As Georgina went back and forth from table to shelf it was in unconscious imitation of Mrs. Triplett's brisk manner. Pattering after that capable housekeeper on her busy rounds as persistently as Georgina had done all her life, had taught her to move in the same way. Presently she discovered that there was a fire laid in the little wood stove ready to light. The stove was so small in comparison to the big kitchen range at home, that it appealed to Georgina as a toy stove might have done. She stood looking at it thinking what fun it would be to cook something on it all by herself with no Tippy standing by to say do this or don't do the other.

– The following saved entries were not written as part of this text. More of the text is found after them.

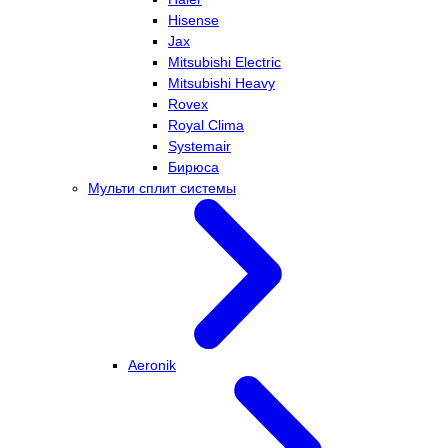
Hisense
Jax
Mitsubishi Electric
Mitsubishi Heavy
Rovex
Royal Clima
Systemair
Бирюса
Мульти сплит системы
Aeronik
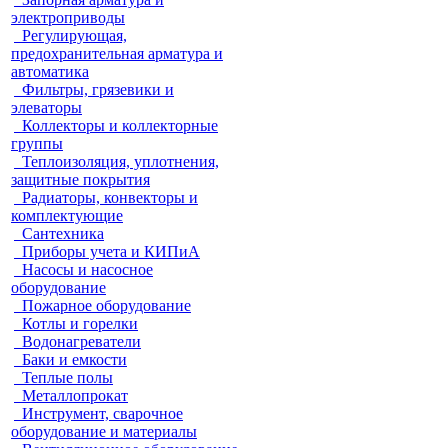
электроприводы
Регулирующая,
предохранительная арматура и
автоматика
Фильтры, грязевики и
элеваторы
Коллекторы и коллекторные
группы
Теплоизоляция, уплотнения,
защитные покрытия
Радиаторы, конвекторы и
комплектующие
Сантехника
Приборы учета и КИПиА
Насосы и насосное
оборудование
Пожарное оборудование
Котлы и горелки
Водонагреватели
Баки и емкости
Теплые полы
Металлопрокат
Инструмент, сварочное
оборудование и материалы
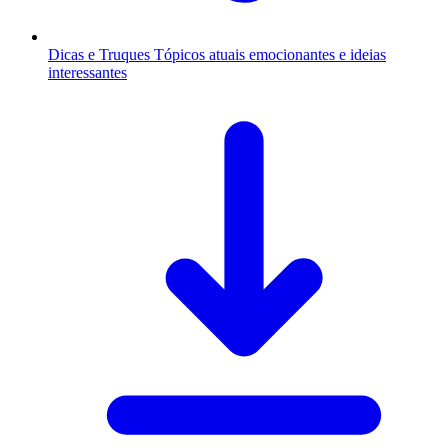
Dicas e Truques
Tópicos atuais emocionantes e ideias
interessantes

"I think I ought to be allowed to have some fun to make up for my disappointment," she said to herself as the temptation grew stronger and stronger.
"I could cook me an egg. Tippy lets me beat them but she never lets me break them and I've always wanted to break one and let it go plunk into the pan."
She did not resist the temptation long. There was the sputter of a match, the puff of a flame, and the little stove was roaring away so effectively that one of old Jeremy's sayings rose to her lips. Jeremy had a proverb for everything.
"Little pot, soon hot," she said out loud, gleefully, and reached into the cupboard for the crock of bran in which the eggs were kept. Then Georgina's skill as an actor showed itself again, although she was not conscious of imitating anyone. In Tippy's best manner she wiped out the frying-pan, settled it in a hot place on the stove, dropped in a bit of butter.
With the assured air of one who has had long practice, she picked up an egg and gave it a sharp crack on the edge of the pan, expecting it to part evenly into halves and its contents to glide properly into the butter. It looked so alluringly simple and easy that she had always resented Tippy's saying she would make a mess of it if she tried to do it. But mess was the only name which could be given to what poured out on the top of the stove as her fingers went crashing through the shell and into the slimy feeling contents. The broken yolk dripped from her hands, and in the one instant she stood holding them out from her in disgust, all the rest of the egg which had gone sliding over the stove, cooked, scorched and turned to a cinder.
The smell and smoke of the burning egg rose to the ceiling and filled the room. Georgina sprang to close the door so that the odor would not rouse Aunt Elspeth, and then with carving knife and stove-lid lifter, she scraped the charred remains into the fire.